# Free Software, themes for Motorokr E6



## sainit (Aug 16, 2007)

Hello Everyone!!!

Guys few days ago i purchased a Motorokr E6. This is really a great phone.

Guys I need ur favour.

Can u pls tell me where i can get *Free Software, player, themes etc.* for my rokr E6.

Pls provide me links for these.

Thanks


----------



## King Arthur (Aug 17, 2007)

Hey i have a pretty lot of them , most of them have been googled . For themes i believe its www.mototheme.com . I cud send to u if u want some apps . Just PM or reply here.

BTW , how much did u pay for the phone .. What extra stuff did u get with it( like how many stylus , battery,etc  )


----------



## assasin (Aug 17, 2007)

@sainit  congrats dood.how's the fone?give us a review of the ROKR E6.it'll help a lot of people who wanna buy it.


----------



## sainit (Aug 17, 2007)

KIng Arthur thanks for ur reply pls provide me more links for software/utilities.

Assasin, Phone is really beautiful, sound quality is superb. Battery life is not so good. 
I will give only 6 out of 10 for battery.
sound quality - 9 out of 10.
Image quality - 8 out of 10.
User interface - 8 out of 10.
There are many things which i have not tested till now. So i cant tell u for those.
Accessories which i got was 1 GB memory card, 1 stylus.

Thanks guys,
suggest me good sites/links for good free software for this phone


----------



## infra_red_dude (Aug 17, 2007)

check out www.motomodders.net. awesome collection of resources for moto phones.


----------



## shashank_re (Aug 17, 2007)

www.motox.info


----------



## King Arthur (Aug 20, 2007)

Hey , try ccmove.com , it's in chinese so u wud have to use a google or babelfish for translation.

Here are a few others ,, motomodders.net
modmymoto.com 
modyomoto.com
motox.info
howardforums.com -general phone forum but has gr8 modders as members
themotoguide.com
planetmotox.net
www.motohell.com
mototheme.com


----------



## Ganeshkumar (Aug 22, 2007)

Nice links.... Will try all SOOOOOOON!


----------



## King Arthur (Aug 26, 2007)

ROKR UPDATE::
Finally able to run windows 3.1 on my e6. Can't adjust the screen . Anyways it's kinda cool . Some senior members at the ^^above mentioned forums helped me .
Note : I believe that this voids ur warranty .


----------



## Ganeshkumar (Aug 26, 2007)

I think u r doing some g8 things with E6.... Once i buy it i will get help frm u........

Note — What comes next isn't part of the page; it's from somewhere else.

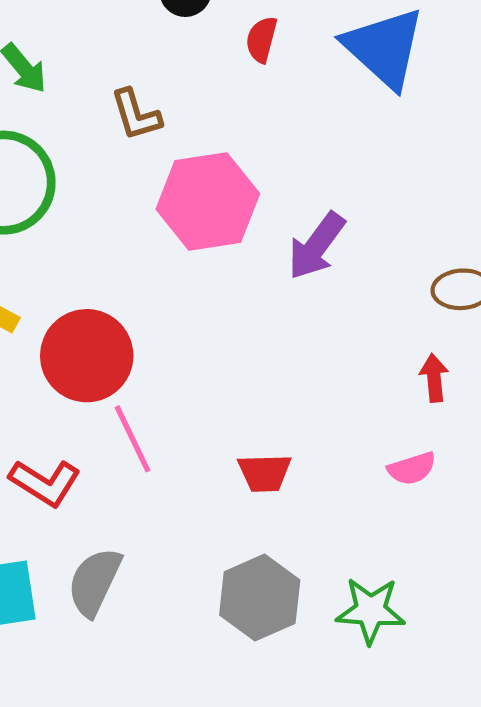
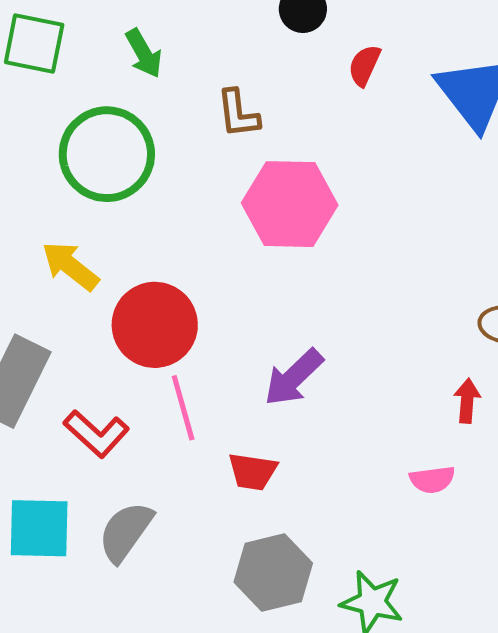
purple arrow: (316, 246) -> (294, 377), moved
red trapezoid: (265, 473) -> (253, 472), moved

Ans also I planned to do my final year project.... with E6... I am going to control my proj through E6 Bluetooth interface!

Hope it work! and any advice regarding this r most welcome!!!!


----------



## King Arthur (Aug 27, 2007)

^^ Naah , its nothing . The real challenge wud be to run office apps or may be Win Mobile on it .   

Things will get heated up for MOTO linux after the launch of RAZR2, ROKR Z6 and other phones worldwide ( they are officially available in Asia ) . Moto will be releasing the kernel for E6 soon . Till then just enjoy the integration of style and technology at the best possible price in """""THE MOTO ROKR E6"""".

BTW , the ad for ROKR shud say "MOBILE ADDICTION FOR MOTO ROKR" . I am addicted to this phone .


----------



## joshua9821 (Sep 5, 2007)

A free software (bluetooth chat, rss reader and more) not only for your motorola: SubliMobi *www.sublimobi.com


----------



## sathyaice07 (Nov 16, 2008)

hi........... here i m sat...........
i have moto rokr E6 mobile its very coollllllll, but where to get the theme and software........ its very difficult to search can u help me................


----------



## iluckv1 (Nov 16, 2008)

Go to modmymoto.com. Its best community i suppose. YOu will get you queries cleared within 6 hours of your post. Its most active modding community for moto.
Well moto actually rocks. I am looking for the cheaper EM30. I guess they have introduced bass and equilizer in recent ones.


----------